- **Problem details**: An exact restatement of the data is required, with the images omitted.

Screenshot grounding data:
────────

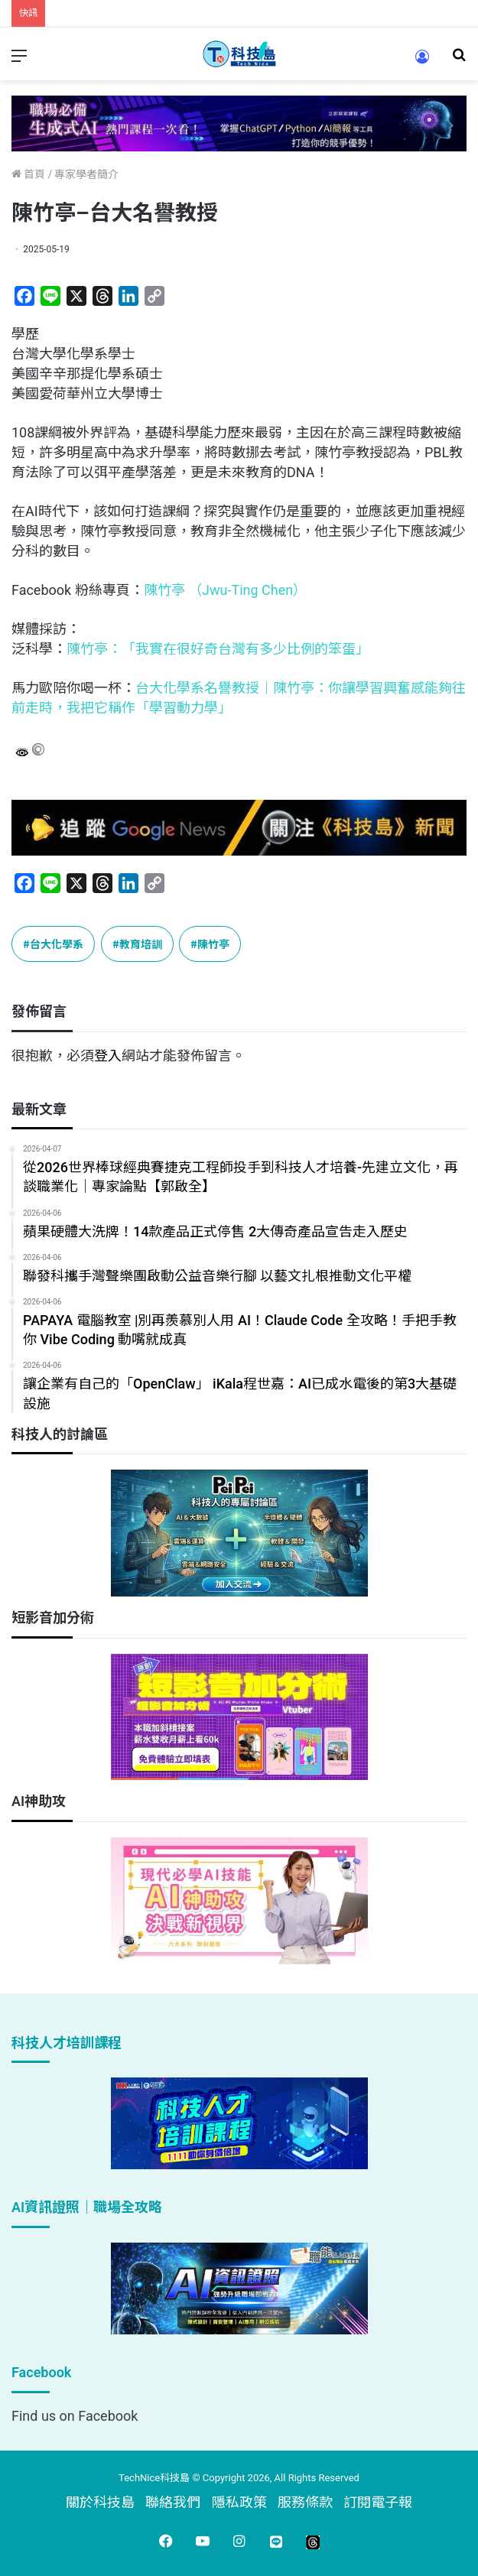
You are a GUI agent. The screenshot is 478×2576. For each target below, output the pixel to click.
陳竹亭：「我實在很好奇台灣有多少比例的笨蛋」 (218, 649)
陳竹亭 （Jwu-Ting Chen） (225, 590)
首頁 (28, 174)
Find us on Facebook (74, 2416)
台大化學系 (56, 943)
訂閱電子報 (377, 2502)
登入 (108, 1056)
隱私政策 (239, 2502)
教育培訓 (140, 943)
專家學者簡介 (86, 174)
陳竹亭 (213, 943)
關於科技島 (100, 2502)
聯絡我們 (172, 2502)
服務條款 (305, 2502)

────────

- **Solution below**:
You are a GUI agent. The screenshot is 478×2576. For each target below, output the pixel to click.
陳竹亭：「我實在很好奇台灣有多少比例的笨蛋」 (218, 649)
陳竹亭 （Jwu-Ting Chen） (225, 590)
首頁 (28, 174)
Find us on Facebook (74, 2416)
台大化學系 (56, 943)
訂閱電子報 (377, 2502)
登入 (108, 1056)
隱私政策 (239, 2502)
教育培訓 (140, 943)
專家學者簡介 (86, 174)
陳竹亭 (213, 943)
關於科技島 (100, 2502)
聯絡我們 (172, 2502)
服務條款 (305, 2502)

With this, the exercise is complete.